Both the fear she would wake and the greed to remain connected urged him to leave it there, but he reluctantly let her go.

On the floor at his knees lay the book he’d lent her.

He retrieved The Sisters Brim , quietly shifting to lean against the bed as he sat fully on the floor.

Sometimes terrors returned, and if they did, he would fend them off again much like Vorgomesh the Great and Hairy scared away beasts from the lost children in the Dreadmoor in one of the sister’s tales.

Severath may not have been as hairy and he definitely wasn’t as great, but he would do what he could as many times as was required.

Though the light was scant through the window over the bed, the sight he had left was enough to make out the words.

“Once upon a time in a pit of fire and brimstone,” he read in his softest voice, “there lived a demon so small his horns were still nubs and his tail could not yet lift more than a pebble.”

In the margins were the words, “This one’s my favorite when you do the voice,” scrawled in Lazerath’s handwriting.

Severath grinned and continued to read aloud, punctuated only by the gentle sound of Ember’s breath.

When he reached the middle of the second story in the demontale collection, he felt a shifting on the bed and waited until he was sure no more screaming would come, then continued on.

By the story’s end, a yawn caught him, and in the silence, Ember stirred.

The touch on the back of his head was hesitant, but he didn’t flinch, expecting it when the air in the chamber changed.

Apparently his warrior senses hadn’t completely abandoned him nor his instincts, knowing she wouldn’t attack.

Ember’s fingers nestled into his hair and slid upward to the base of his cracked horn.

For the briefest moment, the constant headache he’d been enduring receded, but then she pulled away, and it was all he could do to keep from begging her to remain connected.

“You’re really here,” she said, breathy and close. “I thought I just dreamed it.”

“You were having a nightmare.” He turned slightly but didn’t peer past his shoulder.

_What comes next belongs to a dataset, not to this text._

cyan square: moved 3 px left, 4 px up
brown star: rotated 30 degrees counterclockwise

She swallowed in the darkness. “That happens every few months. I’m sorry I woke you.”

He shook his head and then turned fully. “Was it…was it me?”

“Hmm?” She was wearing the infirmary tunic again, and it fell off the shoulder she leaned against the headboard as she sat up.

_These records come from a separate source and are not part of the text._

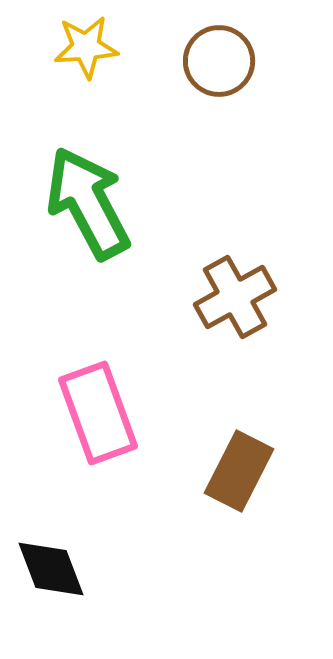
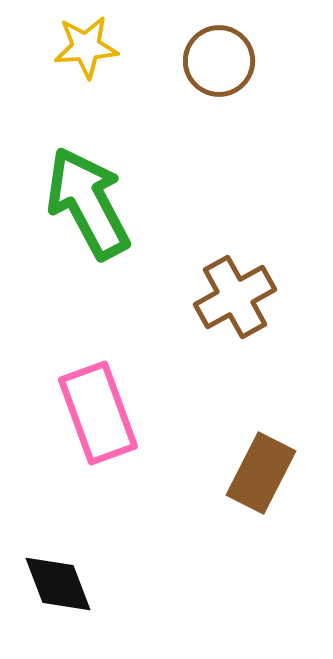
brown rectangle: moved 22 px right, 2 px down
black diamond: moved 7 px right, 15 px down
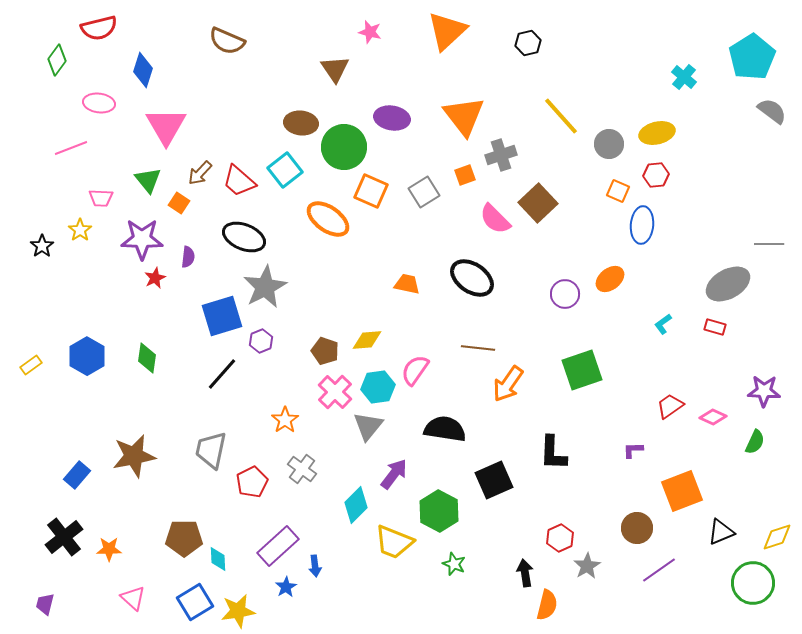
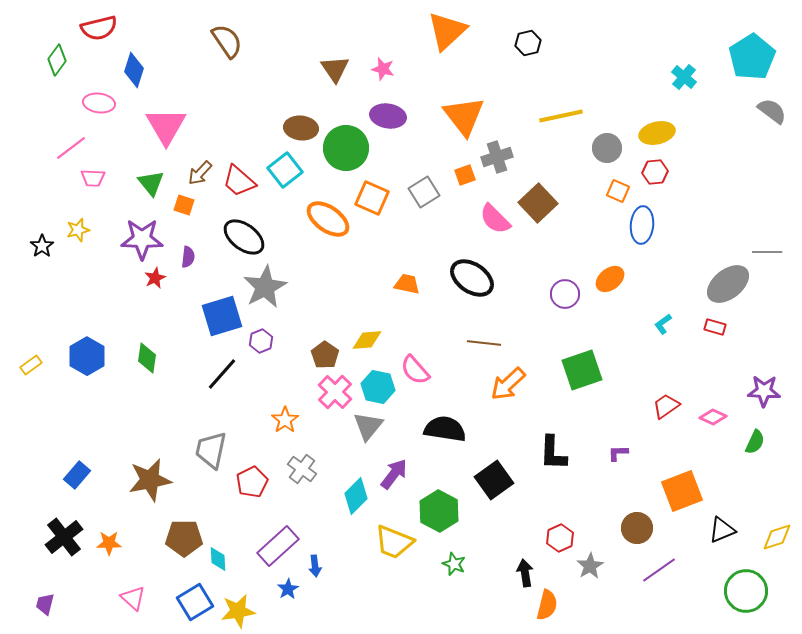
pink star at (370, 32): moved 13 px right, 37 px down
brown semicircle at (227, 41): rotated 147 degrees counterclockwise
blue diamond at (143, 70): moved 9 px left
yellow line at (561, 116): rotated 60 degrees counterclockwise
purple ellipse at (392, 118): moved 4 px left, 2 px up
brown ellipse at (301, 123): moved 5 px down
gray circle at (609, 144): moved 2 px left, 4 px down
green circle at (344, 147): moved 2 px right, 1 px down
pink line at (71, 148): rotated 16 degrees counterclockwise
gray cross at (501, 155): moved 4 px left, 2 px down
red hexagon at (656, 175): moved 1 px left, 3 px up
green triangle at (148, 180): moved 3 px right, 3 px down
orange square at (371, 191): moved 1 px right, 7 px down
pink trapezoid at (101, 198): moved 8 px left, 20 px up
orange square at (179, 203): moved 5 px right, 2 px down; rotated 15 degrees counterclockwise
yellow star at (80, 230): moved 2 px left; rotated 20 degrees clockwise
black ellipse at (244, 237): rotated 15 degrees clockwise
gray line at (769, 244): moved 2 px left, 8 px down
gray ellipse at (728, 284): rotated 9 degrees counterclockwise
brown line at (478, 348): moved 6 px right, 5 px up
brown pentagon at (325, 351): moved 4 px down; rotated 16 degrees clockwise
pink semicircle at (415, 370): rotated 76 degrees counterclockwise
orange arrow at (508, 384): rotated 12 degrees clockwise
cyan hexagon at (378, 387): rotated 20 degrees clockwise
red trapezoid at (670, 406): moved 4 px left
purple L-shape at (633, 450): moved 15 px left, 3 px down
brown star at (134, 456): moved 16 px right, 24 px down
black square at (494, 480): rotated 12 degrees counterclockwise
cyan diamond at (356, 505): moved 9 px up
black triangle at (721, 532): moved 1 px right, 2 px up
orange star at (109, 549): moved 6 px up
gray star at (587, 566): moved 3 px right
green circle at (753, 583): moved 7 px left, 8 px down
blue star at (286, 587): moved 2 px right, 2 px down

“The one who was hurting you in your dream?” The words felt like glass in his throat, but then they came quicker because they would have to be if they would be spoken at all.

“You said my name, and I know I frightened you in the kitchen, but I swear, Ember, I didn’t mean to. My duty is to protect, not to?—”

“No, no, it wasn’t you. Not until the end, but you were just…there.”

“I shouldn’t have grabbed your hand, and I definitely shouldn’t have touched your face. I will let the council know in my next report, and if they see fit to remove you?—”

“No!” The whites of her eyes flashed in the dark, chasing away any sleepiness. “Don’t make me leave.”

He was thrown, more apologies and amends caught in his throat. Hadn’t she been begging to be free of him since they met? “I would not make you,” he said carefully. “It would be up to the council.”

“Well, tell the council I don’t want to leave.” Her fingers flexed into the linens. “I’m just not good at things like…like physical contact. I think I want to be better at it, but I’m not sure what I’m supposed to do.”

Severath wasn’t sure one was meant to do anything, but he’d never really thought much about it. Few people dared to touch him, even when he wouldn’t have minded. “At the very least, I should have asked. If I had treated your wound appropriately, you wouldn’t have been in such a state.”

“It was the blood.” Her gaze fell between them and bore into the blankets as if she were staring at the crimson splotches on the kitchen linen again. “It reminded me of when I killed him. When I killed Sulien.”